## REQUIREMENT
Within the material below, how many lines carry the word "cultura"? State only the number.
+ + + + +
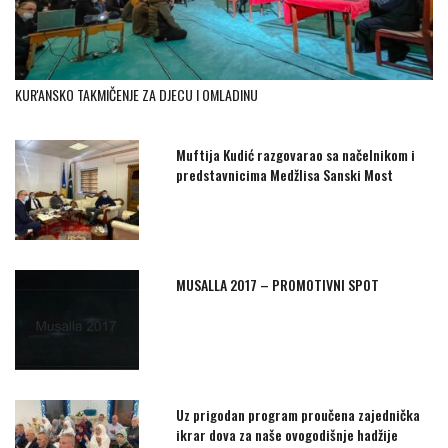
KUR'ANSKO TAKMIČENJE ZA DJECU I OMLADINU
Muftija Kudić razgovarao sa načelnikom i
predstavnicima Medžlisa Sanski Most
MUSALLA 2017 – PROMOTIVNI SPOT
Uz prigodan program proučena zajednička
ikrar dova za naše ovogodišnje hadžije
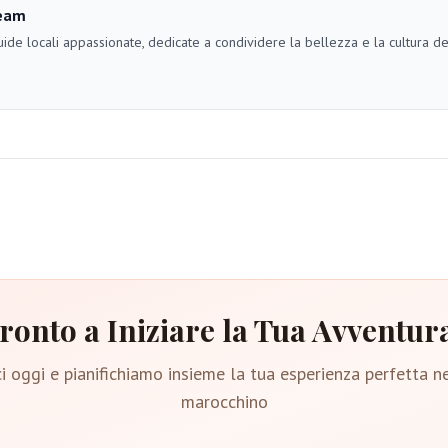
eam
ide locali appassionate, dedicate a condividere la bellezza e la cultura d
ronto a Iniziare la Tua Avventur
i oggi e pianifichiamo insieme la tua esperienza perfetta n
marocchino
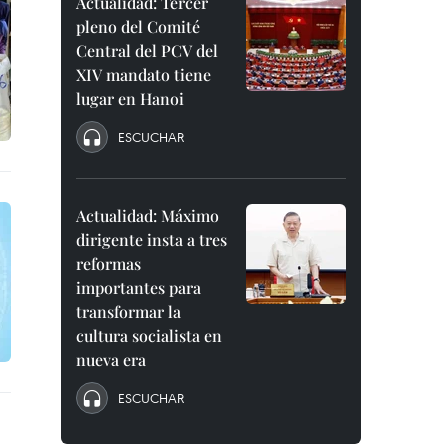
Actualidad: Tercer
pleno del Comité
Central del PCV del
XIV mandato tiene
lugar en Hanoi
ESCUCHAR
Actualidad: Máximo
dirigente insta a tres
reformas
importantes para
transformar la
cultura socialista en
nueva era
ESCUCHAR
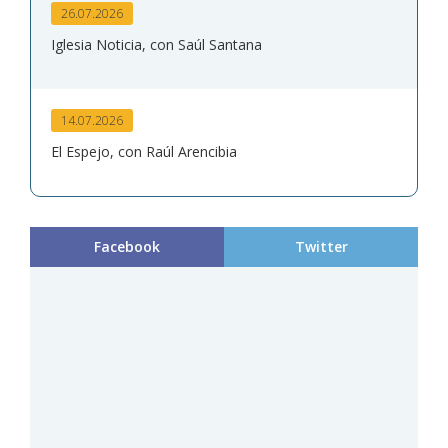
26.07.2026
Iglesia Noticia, con Saúl Santana
14.07.2026
El Espejo, con Raúl Arencibia
Facebook
Twitter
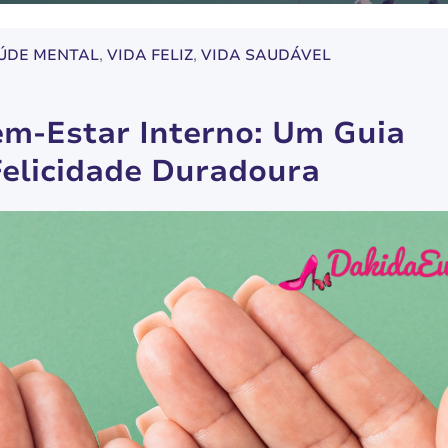
ÚDE MENTAL
, 
VIDA FELIZ
, 
VIDA SAUDÁVEL
m-Estar Interno: Um Guia
Felicidade Duradoura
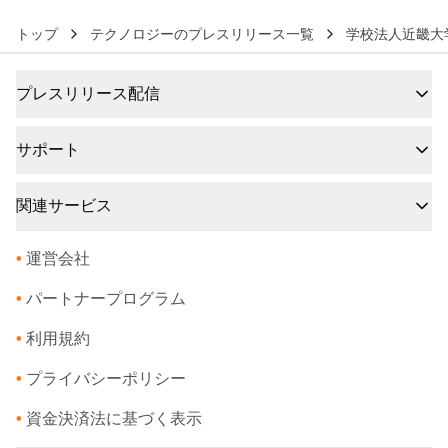
トップ
テクノロジーのプレスリリース一覧
学校法人近畿大
プレスリリース配信
サポート
関連サービス
•
運営会社
•
パートナープログラム
•
利用規約
•
プライバシーポリシー
•
資金決済法に基づく表示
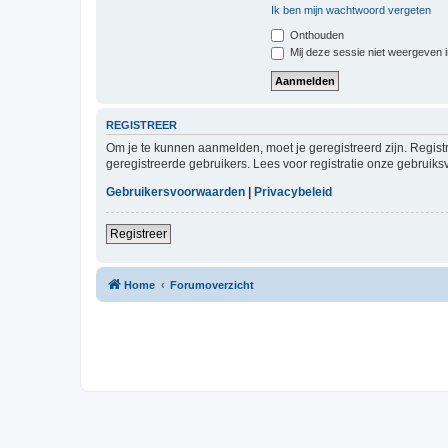
Ik ben mijn wachtwoord vergeten
Onthouden
Mij deze sessie niet weergeven in
REGISTREER
Om je te kunnen aanmelden, moet je geregistreerd zijn. Regist
geregistreerde gebruikers. Lees voor registratie onze gebruiks
Gebruikersvoorwaarden
|
Privacybeleid
Registreer
Home
Forumoverzicht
+ + + + +
## RESULT FOR THIS TASK
2